Extracted page text data
----------

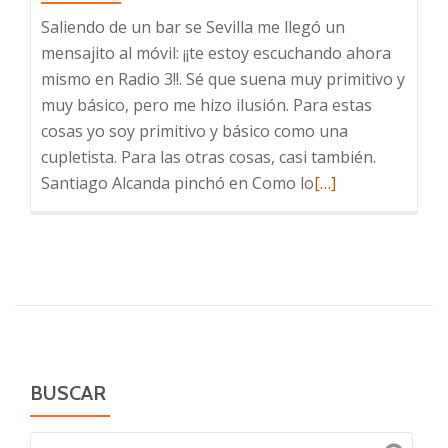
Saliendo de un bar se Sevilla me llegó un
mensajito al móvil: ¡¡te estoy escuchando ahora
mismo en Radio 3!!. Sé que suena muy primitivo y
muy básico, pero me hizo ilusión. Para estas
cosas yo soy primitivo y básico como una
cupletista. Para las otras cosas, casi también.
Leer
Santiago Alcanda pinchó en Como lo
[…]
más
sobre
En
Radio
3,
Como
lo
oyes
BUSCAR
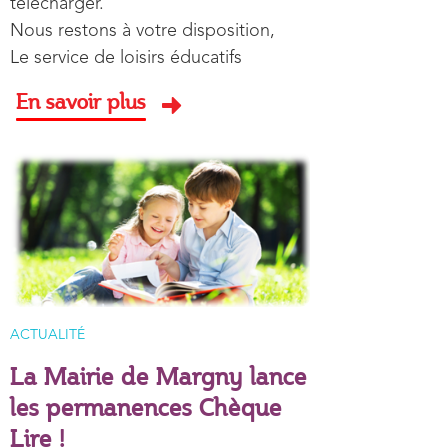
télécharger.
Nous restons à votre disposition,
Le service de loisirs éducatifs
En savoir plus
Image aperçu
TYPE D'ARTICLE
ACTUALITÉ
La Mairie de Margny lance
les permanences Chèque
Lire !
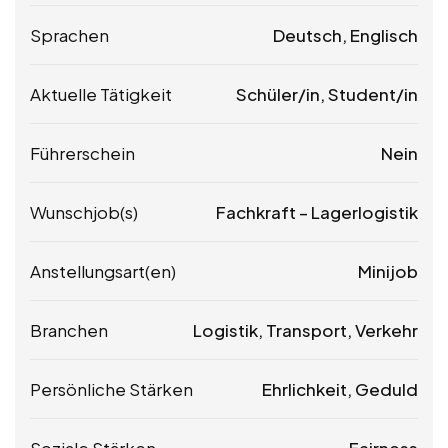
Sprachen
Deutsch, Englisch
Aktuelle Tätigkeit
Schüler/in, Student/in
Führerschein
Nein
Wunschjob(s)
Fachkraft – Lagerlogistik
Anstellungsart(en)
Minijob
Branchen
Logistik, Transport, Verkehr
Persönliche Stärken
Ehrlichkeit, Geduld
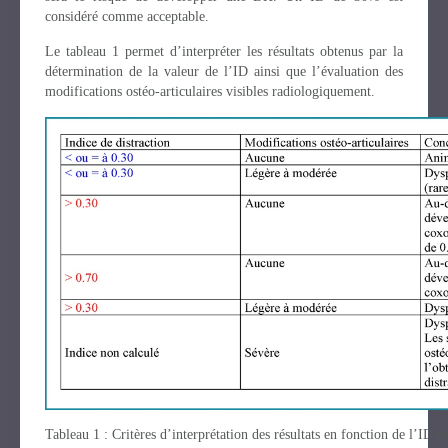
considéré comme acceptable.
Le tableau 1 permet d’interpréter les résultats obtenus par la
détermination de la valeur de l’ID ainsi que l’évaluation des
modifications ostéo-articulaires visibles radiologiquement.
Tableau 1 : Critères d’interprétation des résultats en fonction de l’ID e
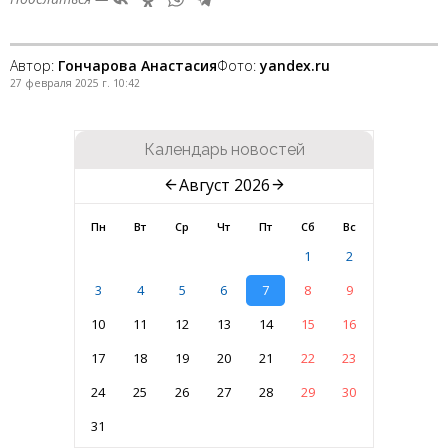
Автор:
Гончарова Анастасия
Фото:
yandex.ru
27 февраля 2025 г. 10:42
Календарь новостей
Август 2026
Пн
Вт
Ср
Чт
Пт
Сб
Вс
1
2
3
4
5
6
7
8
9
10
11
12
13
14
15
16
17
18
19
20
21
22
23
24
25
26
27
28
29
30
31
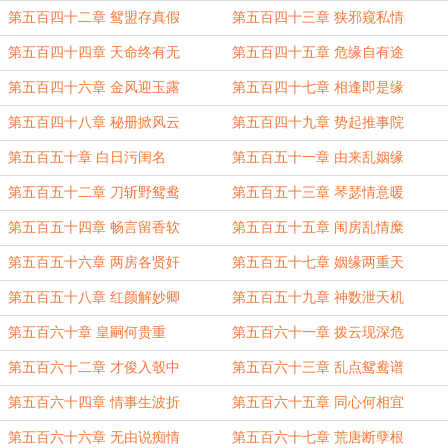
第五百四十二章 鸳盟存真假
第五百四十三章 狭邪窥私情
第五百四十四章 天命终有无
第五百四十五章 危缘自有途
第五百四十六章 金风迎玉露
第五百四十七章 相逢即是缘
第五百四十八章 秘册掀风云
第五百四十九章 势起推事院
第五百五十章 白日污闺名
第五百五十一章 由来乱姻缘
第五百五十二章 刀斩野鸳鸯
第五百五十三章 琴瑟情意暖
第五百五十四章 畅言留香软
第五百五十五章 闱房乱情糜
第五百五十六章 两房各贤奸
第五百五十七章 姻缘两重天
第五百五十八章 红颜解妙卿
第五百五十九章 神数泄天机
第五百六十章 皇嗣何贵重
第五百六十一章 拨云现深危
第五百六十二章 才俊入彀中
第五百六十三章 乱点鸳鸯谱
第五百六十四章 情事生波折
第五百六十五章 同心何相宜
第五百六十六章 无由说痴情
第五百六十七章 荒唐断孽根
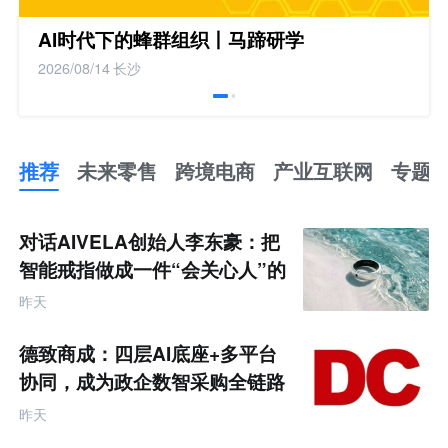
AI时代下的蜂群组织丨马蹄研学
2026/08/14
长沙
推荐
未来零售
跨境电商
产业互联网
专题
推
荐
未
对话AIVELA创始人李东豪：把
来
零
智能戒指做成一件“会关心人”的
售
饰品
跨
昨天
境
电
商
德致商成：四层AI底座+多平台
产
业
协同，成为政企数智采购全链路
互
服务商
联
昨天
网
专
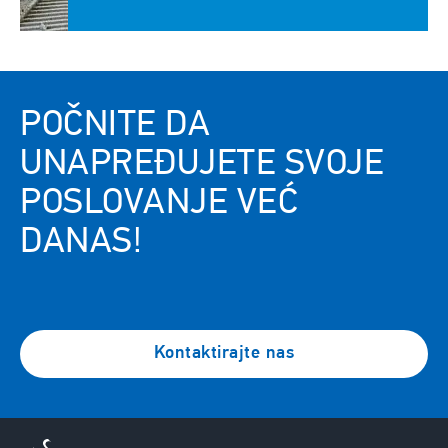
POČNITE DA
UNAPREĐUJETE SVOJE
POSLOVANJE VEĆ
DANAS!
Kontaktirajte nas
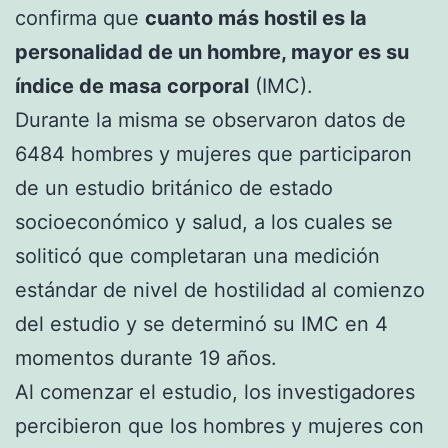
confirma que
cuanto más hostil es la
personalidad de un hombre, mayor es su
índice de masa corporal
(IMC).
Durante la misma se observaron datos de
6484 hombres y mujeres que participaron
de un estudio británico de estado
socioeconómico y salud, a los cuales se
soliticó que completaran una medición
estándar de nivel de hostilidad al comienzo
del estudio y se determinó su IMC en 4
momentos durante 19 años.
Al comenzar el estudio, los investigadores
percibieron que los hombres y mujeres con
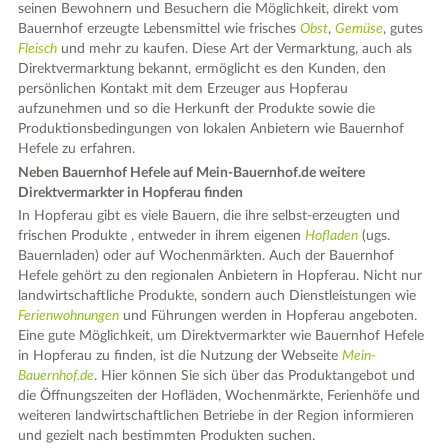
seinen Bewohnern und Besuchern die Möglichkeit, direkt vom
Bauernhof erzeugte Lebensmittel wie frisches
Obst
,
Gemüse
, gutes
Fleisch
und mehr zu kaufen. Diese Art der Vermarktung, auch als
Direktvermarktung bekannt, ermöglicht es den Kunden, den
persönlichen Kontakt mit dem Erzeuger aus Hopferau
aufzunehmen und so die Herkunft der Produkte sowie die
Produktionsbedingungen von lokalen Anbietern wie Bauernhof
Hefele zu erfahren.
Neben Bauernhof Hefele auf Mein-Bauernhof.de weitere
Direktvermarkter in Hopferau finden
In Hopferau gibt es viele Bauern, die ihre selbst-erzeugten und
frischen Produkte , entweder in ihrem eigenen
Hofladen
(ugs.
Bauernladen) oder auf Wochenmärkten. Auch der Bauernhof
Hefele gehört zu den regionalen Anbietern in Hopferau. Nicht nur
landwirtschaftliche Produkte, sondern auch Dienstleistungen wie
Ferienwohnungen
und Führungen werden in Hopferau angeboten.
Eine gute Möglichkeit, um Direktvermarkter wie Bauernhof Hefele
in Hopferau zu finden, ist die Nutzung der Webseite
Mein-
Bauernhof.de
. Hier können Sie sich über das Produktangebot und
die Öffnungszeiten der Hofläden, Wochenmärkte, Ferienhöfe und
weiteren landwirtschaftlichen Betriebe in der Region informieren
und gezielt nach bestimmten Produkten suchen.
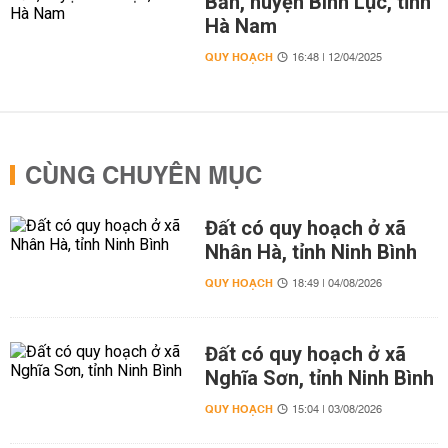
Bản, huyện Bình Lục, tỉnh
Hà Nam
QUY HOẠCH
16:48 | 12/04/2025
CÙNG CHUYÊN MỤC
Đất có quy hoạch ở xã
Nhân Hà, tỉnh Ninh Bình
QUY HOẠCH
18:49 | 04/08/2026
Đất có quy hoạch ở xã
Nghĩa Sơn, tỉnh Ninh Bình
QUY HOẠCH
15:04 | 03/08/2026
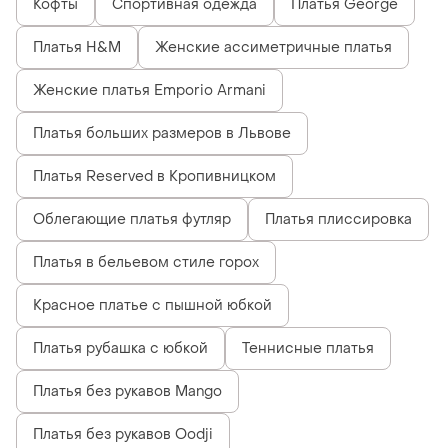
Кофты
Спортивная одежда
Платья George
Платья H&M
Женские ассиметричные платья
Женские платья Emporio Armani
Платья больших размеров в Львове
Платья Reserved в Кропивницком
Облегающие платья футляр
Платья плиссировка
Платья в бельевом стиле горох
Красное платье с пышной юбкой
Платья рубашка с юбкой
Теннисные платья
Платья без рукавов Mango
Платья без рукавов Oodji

----------

- **Try it**: Where does "primitivo" appear in the records above? Copy each line that holds it.

- **Response to the task**:
mismo en Radio 3!!. Sé que suena muy primitivo y
cosas yo soy primitivo y básico como una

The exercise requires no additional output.